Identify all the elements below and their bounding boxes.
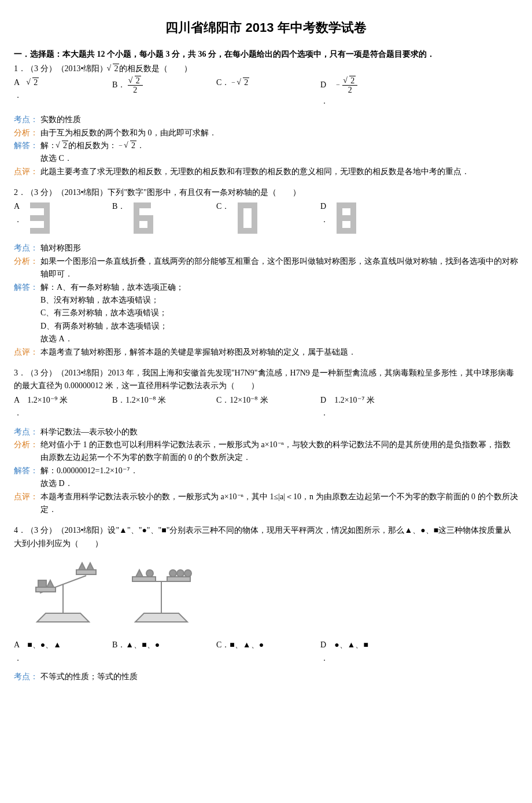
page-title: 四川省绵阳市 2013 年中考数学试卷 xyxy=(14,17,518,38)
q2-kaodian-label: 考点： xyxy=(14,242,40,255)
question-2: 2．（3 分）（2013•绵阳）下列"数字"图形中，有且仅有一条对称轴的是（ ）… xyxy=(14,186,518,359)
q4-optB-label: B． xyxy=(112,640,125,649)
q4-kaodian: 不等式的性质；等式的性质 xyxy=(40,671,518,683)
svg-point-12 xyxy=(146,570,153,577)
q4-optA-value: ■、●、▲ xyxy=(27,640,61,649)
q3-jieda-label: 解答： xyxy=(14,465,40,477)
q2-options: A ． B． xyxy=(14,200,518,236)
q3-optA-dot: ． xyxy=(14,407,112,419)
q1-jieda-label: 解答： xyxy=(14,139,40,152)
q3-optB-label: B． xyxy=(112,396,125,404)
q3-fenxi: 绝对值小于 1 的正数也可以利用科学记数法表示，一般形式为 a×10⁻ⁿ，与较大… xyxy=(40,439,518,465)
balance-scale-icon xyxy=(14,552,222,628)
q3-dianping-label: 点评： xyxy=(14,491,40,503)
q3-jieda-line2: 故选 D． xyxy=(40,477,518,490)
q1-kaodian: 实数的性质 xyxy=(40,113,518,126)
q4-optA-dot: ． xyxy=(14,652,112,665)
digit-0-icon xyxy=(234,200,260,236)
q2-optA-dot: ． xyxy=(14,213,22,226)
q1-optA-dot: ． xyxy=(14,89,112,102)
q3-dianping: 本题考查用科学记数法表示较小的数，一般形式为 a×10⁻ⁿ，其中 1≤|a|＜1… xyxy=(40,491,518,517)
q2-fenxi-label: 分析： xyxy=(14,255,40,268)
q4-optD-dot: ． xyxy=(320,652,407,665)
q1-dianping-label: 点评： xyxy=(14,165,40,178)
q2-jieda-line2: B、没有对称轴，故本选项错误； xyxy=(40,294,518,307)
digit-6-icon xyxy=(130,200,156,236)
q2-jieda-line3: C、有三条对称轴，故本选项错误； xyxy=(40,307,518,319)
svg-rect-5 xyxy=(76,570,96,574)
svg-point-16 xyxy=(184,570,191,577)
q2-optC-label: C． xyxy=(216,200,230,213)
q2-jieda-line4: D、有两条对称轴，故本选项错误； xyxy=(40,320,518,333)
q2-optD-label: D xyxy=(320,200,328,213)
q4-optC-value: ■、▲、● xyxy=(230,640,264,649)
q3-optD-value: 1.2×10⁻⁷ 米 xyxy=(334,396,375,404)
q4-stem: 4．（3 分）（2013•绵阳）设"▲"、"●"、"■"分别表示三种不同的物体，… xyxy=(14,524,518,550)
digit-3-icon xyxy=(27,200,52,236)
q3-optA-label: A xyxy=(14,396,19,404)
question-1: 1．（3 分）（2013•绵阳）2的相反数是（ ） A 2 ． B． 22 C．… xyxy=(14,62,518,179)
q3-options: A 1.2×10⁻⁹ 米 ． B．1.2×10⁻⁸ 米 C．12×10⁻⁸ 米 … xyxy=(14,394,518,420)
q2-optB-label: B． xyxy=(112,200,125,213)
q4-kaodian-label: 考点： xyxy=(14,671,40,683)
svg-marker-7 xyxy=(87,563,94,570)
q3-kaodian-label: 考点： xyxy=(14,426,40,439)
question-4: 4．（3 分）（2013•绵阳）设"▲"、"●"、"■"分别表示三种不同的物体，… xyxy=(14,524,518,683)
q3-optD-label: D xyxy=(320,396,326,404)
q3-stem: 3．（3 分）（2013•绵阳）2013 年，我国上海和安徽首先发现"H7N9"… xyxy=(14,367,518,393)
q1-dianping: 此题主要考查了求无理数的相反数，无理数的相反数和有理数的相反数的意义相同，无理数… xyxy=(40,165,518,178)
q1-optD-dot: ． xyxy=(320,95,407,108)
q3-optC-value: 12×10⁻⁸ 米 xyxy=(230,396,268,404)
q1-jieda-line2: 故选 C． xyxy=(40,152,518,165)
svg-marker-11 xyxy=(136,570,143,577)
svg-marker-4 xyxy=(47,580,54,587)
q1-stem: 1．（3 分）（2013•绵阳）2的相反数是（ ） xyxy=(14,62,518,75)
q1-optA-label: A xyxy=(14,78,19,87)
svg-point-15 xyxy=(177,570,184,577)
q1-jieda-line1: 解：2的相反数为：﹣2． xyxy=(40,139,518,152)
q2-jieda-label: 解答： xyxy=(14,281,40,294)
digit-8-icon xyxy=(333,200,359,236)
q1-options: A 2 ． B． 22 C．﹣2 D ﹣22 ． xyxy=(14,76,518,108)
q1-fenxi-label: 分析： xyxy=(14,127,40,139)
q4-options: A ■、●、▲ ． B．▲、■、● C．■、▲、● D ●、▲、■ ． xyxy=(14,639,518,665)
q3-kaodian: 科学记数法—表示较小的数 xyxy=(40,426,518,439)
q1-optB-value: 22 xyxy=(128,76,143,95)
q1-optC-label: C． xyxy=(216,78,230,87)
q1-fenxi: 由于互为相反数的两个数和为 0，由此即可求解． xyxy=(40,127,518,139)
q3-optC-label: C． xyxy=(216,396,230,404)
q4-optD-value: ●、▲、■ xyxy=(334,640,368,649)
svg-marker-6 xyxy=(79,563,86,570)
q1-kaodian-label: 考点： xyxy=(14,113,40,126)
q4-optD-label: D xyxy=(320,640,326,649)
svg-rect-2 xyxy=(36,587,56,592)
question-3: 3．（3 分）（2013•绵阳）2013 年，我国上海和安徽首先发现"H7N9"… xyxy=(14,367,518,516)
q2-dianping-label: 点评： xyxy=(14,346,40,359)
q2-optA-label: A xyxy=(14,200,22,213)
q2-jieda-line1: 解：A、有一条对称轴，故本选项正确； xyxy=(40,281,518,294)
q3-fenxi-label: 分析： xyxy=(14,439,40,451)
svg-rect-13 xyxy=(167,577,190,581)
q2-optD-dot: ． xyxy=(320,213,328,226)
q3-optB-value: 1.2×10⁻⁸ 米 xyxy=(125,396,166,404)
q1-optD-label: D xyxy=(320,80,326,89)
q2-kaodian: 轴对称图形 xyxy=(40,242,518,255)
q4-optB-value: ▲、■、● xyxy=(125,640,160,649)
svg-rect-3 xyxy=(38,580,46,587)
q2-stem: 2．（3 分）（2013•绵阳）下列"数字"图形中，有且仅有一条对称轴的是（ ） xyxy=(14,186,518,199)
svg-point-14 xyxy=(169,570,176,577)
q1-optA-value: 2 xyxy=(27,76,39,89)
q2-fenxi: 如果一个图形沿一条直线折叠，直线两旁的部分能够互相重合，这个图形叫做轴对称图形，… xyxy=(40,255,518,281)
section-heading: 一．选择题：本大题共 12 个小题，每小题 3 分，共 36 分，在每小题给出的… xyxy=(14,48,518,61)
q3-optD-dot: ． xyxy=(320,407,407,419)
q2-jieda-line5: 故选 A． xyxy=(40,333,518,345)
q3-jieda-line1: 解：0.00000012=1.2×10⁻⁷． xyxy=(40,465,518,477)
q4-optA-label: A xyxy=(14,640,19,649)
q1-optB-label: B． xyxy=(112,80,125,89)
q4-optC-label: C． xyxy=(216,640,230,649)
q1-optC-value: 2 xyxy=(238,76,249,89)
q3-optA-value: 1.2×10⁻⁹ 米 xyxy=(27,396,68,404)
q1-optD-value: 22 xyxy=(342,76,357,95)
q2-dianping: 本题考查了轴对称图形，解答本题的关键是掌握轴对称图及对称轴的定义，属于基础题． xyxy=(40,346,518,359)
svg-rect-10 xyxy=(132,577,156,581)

☆ ☆ ☆ ☆ ☆

• [Instructions for the task]: Make a copy of each line in the records that has the word "fenxi".

• [Task result]:
q3-fenxi: 绝对值小于 1 的正数也可以利用科学记数法表示，一般形式为 a×10⁻ⁿ，与较大… xyxy=(40,439,518,465)
q2-fenxi-label: 分析： xyxy=(14,255,40,268)
q1-fenxi-label: 分析： xyxy=(14,127,40,139)
q1-fenxi: 由于互为相反数的两个数和为 0，由此即可求解． xyxy=(40,127,518,139)
q3-fenxi-label: 分析： xyxy=(14,439,40,451)
q2-fenxi: 如果一个图形沿一条直线折叠，直线两旁的部分能够互相重合，这个图形叫做轴对称图形，… xyxy=(40,255,518,281)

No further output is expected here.